Grilled Chicken Cheddar Casserole with Mushrooms
- Nonstick cooking spray
- 1 pound penne pasta
- 1 tablespoon butter
- 1 1/2 tablespoons flour
- 2 1/2 cups fat-free milk
- 1 tablespoon Dijon mustard
- 1/2 teaspoon hot pepper sauce
- 1 teaspoon Worcestershire sauce
- 1/2 teaspoon salt
- 1/8 teaspoon ground white pepper
- 3 tablespoons sliced green onion
- 1/2 cup thinly sliced carrots
- 1 1/2 cups (4 ounces) sliced mushrooms
- 1 cup shredded Cheddar cheese
- 4 boneless, skinless chicken breast halves, grilled and sliced
- 2 tablespoons bread crumbs
- 1 tablespoon chopped parsley
- Preheat oven to 350 ℉. Spray a 13×9-inch baking dish with nonstick cooking spray; set aside.

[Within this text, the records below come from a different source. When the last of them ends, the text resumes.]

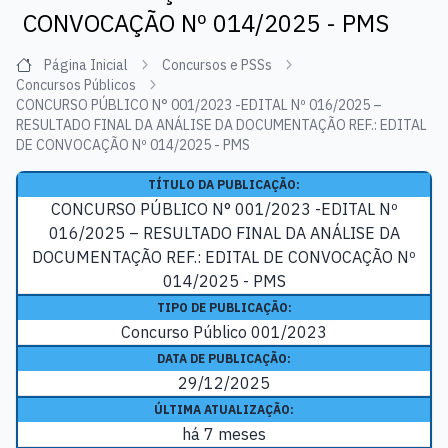
CONVOCAÇÃO Nº 014/2025 - PMS
Página Inicial
Concursos e PSSs
Concursos Públicos
CONCURSO PÚBLICO N° 001/2023 -EDITAL Nº 016/2025 –
RESULTADO FINAL DA ANÁLISE DA DOCUMENTAÇÃO REF.: EDITAL
DE CONVOCAÇÃO Nº 014/2025 - PMS
TÍTULO DA PUBLICAÇÃO:
CONCURSO PÚBLICO N° 001/2023 -EDITAL Nº
016/2025 – RESULTADO FINAL DA ANÁLISE DA
DOCUMENTAÇÃO REF.: EDITAL DE CONVOCAÇÃO Nº
014/2025 - PMS
TIPO DE PUBLICAÇÃO:
Concurso Público 001/2023
DATA DE PUBLICAÇÃO:
29/12/2025
ÚLTIMA ATUALIZAÇÃO:
há 7 meses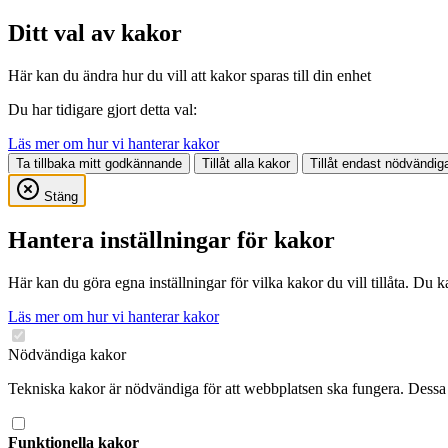
Ditt val av kakor
Här kan du ändra hur du vill att kakor sparas till din enhet
Du har tidigare gjort detta val:
Läs mer om hur vi hanterar kakor
Ta tillbaka mitt godkännande
Tillåt alla kakor
Tillåt endast nödvändig
Stäng
Hantera inställningar för kakor
Här kan du göra egna inställningar för vilka kakor du vill tillåta. Du 
Läs mer om hur vi hanterar kakor
Nödvändiga kakor
Tekniska kakor är nödvändiga för att webbplatsen ska fungera. Dessa 
Funktionella kakor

- Cook and drain pasta according to package directions; keep hot.
- Melt butter in a large saucepan over medium heat. Stir in flour and cook 2 minutes, stirring frequently. Whisk in milk, mustard, hot pepper sauce, Worcestershire sauce, salt and pepper. Cook, stirring constantly, about 10 minutes or until sauce thickens.
- Stir in onion, carrot, mushrooms and Cheddar until cheese is melted. Remove sauce from heat.
- Mix pasta into sauce and pour into prepared pan.
- Arrange sliced grilled chicken over pasta.
- Mix bread crumbs and parsley together and sprinkle over pasta.
- Bake about 25 minutes or until pasta is heated through and edges are bubbling.